Como bom caboco do centrão da Ilha de Marajó, lá da cidade de Anajás, pelo menos uma vez por semana tomo mingau de farinha na casa de meus pais, tomei muito chibé (farinha com água) acompanhado de um camarão ou um peixe salgado, um charque, tudo assado na brasa; sempre lembro do bolinho doce de farinha que minha mãe fritava à tarde para merendarmos; meu pai, com o ar de seus 85 anos de idade, todos os dias, após o almoço, bebia uma boa cuia de açaí com farinha. Tenho certeza que os italianos, se conhecessem, colocariam farinha no macarrão – é uma delícia.
Eu sou caboco. Sou caboco amazônida. Caboco marajoara.
 
  
 
 
“CABOCO”: Sujeito típico de direito Amazônico (II)
Gursen De Miranda
Presidente da Academia Brasileira de Letras Agrárias, professor-adjunto da UFRR e juiz de Direito de Roraima
Publicado na Folha de Boa Vista, de 16 de junho de 2005, p. 02.
 
Afirma-se que a “razão por que caboclo não é utilizado como termo de autodesignação deriva do fato de nunca ter sido associado a um movimento político” (Lima: 21).

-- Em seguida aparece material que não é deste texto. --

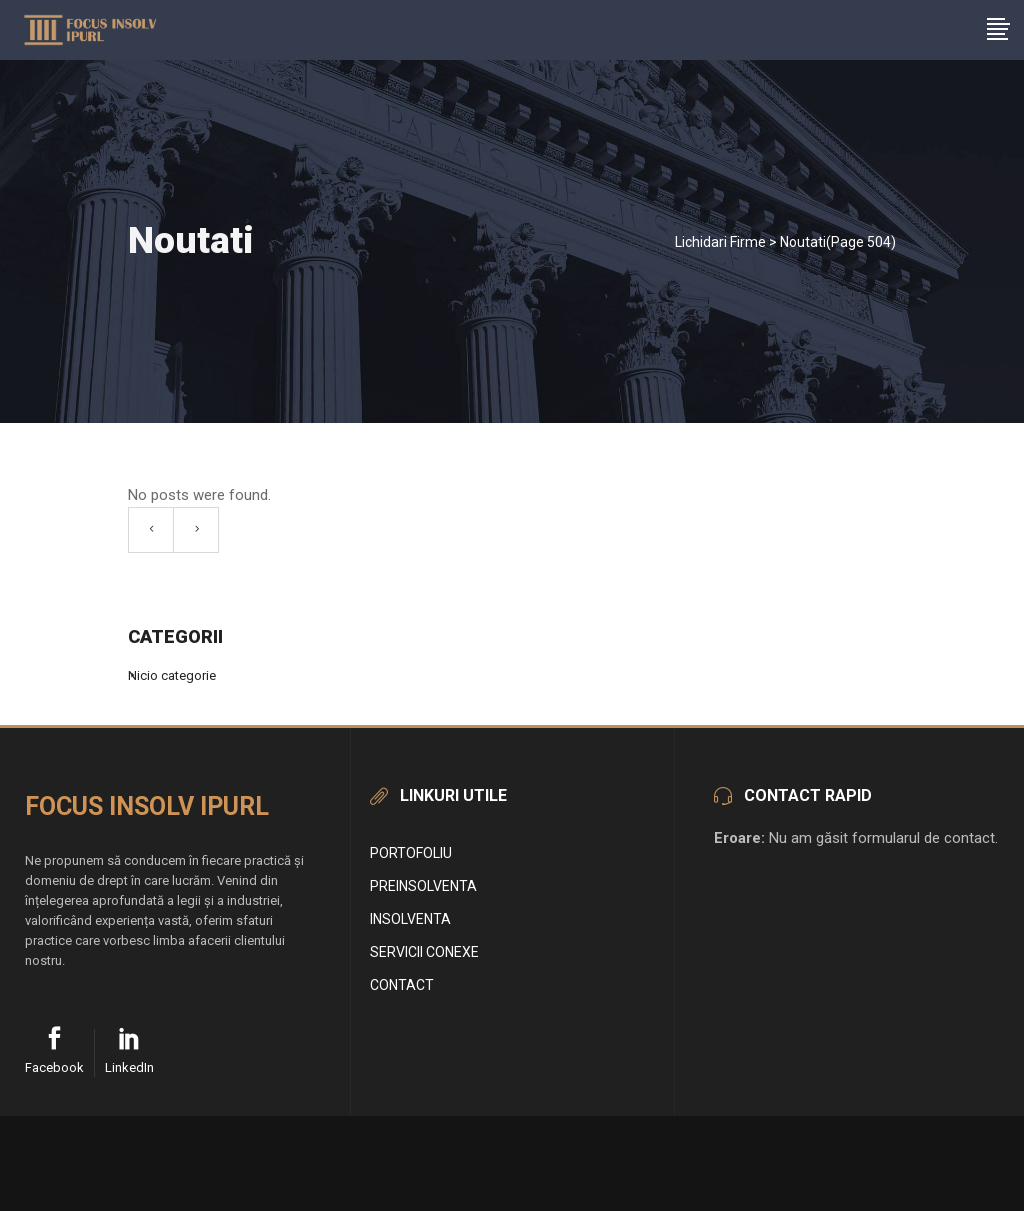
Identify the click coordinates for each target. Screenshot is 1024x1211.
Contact (402, 985)
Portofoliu (411, 853)
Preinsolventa (423, 886)
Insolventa (410, 919)
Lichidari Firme (720, 242)
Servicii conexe (424, 952)
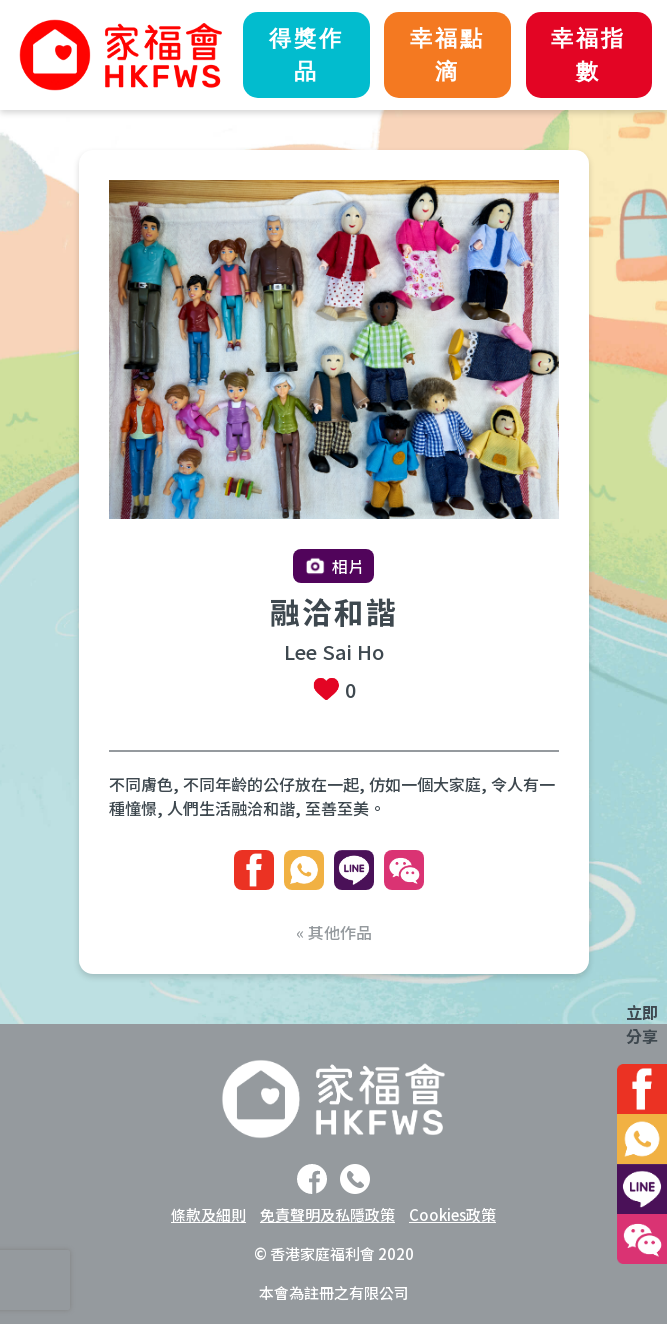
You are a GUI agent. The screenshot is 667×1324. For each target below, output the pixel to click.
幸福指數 (588, 55)
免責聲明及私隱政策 (327, 1214)
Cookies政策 (452, 1214)
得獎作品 (306, 55)
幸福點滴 (447, 55)
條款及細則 (208, 1214)
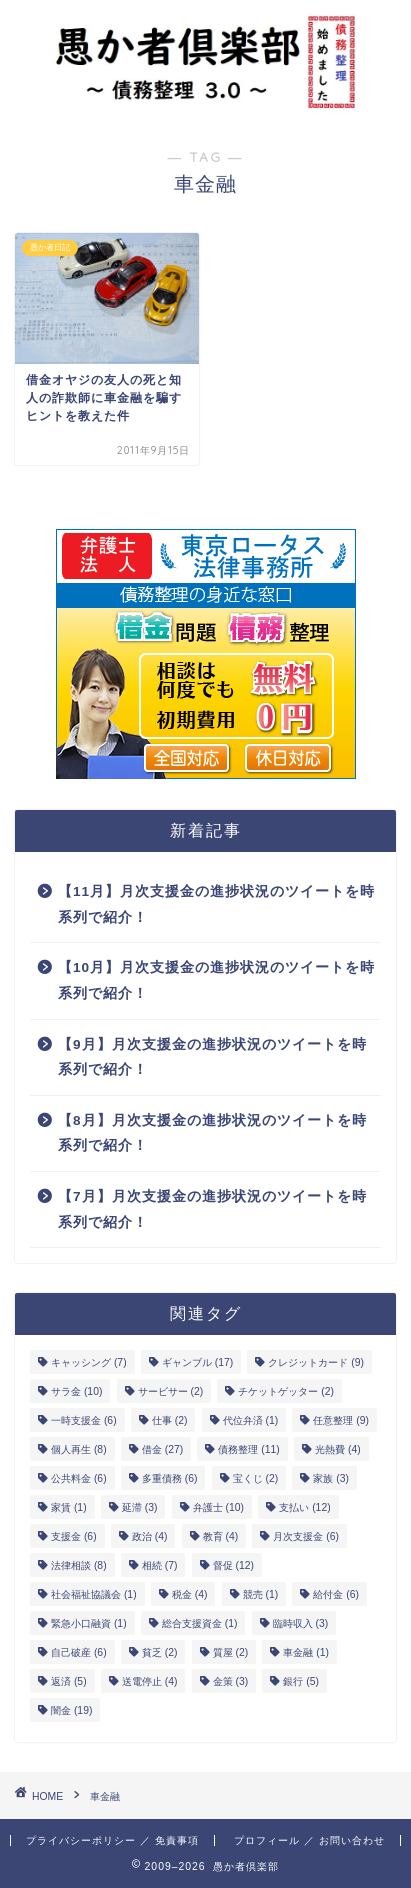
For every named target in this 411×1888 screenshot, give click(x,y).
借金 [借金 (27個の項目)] (162, 1449)
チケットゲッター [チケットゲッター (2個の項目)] (286, 1391)
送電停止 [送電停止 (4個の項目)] (150, 1681)
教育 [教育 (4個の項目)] (221, 1536)
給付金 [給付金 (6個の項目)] (336, 1594)
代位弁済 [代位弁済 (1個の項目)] (251, 1420)
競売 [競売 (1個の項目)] (261, 1594)
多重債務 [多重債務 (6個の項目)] (170, 1478)
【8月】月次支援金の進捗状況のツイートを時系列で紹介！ (212, 1133)
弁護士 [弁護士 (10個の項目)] (218, 1507)
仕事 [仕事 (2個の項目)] (170, 1420)
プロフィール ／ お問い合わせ (309, 1840)
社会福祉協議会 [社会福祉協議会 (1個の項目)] (94, 1594)
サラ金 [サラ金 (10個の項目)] (76, 1391)
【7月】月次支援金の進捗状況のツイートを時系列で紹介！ (212, 1209)
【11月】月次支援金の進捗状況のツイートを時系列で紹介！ (216, 904)
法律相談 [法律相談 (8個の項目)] (79, 1565)
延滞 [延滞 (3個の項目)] (140, 1507)
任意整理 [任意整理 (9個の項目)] (341, 1420)
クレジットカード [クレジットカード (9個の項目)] (316, 1362)
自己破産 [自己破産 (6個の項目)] (79, 1652)
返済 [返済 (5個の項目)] (69, 1681)
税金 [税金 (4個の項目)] (190, 1594)
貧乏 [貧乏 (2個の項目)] (160, 1652)
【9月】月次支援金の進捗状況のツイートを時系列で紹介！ (212, 1057)
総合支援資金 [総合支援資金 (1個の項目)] (200, 1623)
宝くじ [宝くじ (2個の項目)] (256, 1478)
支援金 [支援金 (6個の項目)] (74, 1536)
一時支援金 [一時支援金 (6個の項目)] (84, 1420)
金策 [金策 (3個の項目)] (231, 1681)
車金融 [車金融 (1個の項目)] (306, 1652)
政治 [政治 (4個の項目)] (150, 1536)
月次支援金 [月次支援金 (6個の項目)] (306, 1536)
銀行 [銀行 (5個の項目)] (301, 1681)
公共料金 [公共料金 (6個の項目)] (79, 1478)
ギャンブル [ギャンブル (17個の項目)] (197, 1362)
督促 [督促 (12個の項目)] (233, 1565)
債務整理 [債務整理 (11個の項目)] (248, 1449)
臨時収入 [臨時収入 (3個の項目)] (301, 1623)
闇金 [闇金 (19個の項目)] (71, 1710)
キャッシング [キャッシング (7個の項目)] (89, 1362)
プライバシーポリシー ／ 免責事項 (112, 1840)
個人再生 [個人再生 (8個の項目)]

A verdade está à margem dos estudos da pesquisadora.
O caboco é o grande herói da Cabanagem, único movimento político popular no Brasil em que o povo chegou ao poder, em luta que se estendeu pelo vale do rio Amazonas, no período de 1835 a 1840. Não por acaso o nome do movimento reflete a origem de seus atores, aqueles que viviam em cabanas, os cabocos.
Por certo, está faltando maior e mais aprofundado estudo sobre o caboco, como o principal sujeito nas relações na Amazônia. O caboco, portanto, apesar do preconceito dos que chegaram, tem valorização política desde os tempos da Cabanagem no contexto amazônico e não apenas como objeto das raras pesquisas.
A força do caboco, na atividade seringueira, torna-se bem evidente em sua relação com o regatão (McGrath: 57). O caboco controla os meios de produção e o produto de sua própria mão-de-obra, estando geralmente fora do alcance dos comerciantes e proprietários locais. É justamente por meio do processo de troca que a resistência caboca ocorre, e o regatão desempenha papel crítico na realização de pelo menos uma das formas dessa resistência.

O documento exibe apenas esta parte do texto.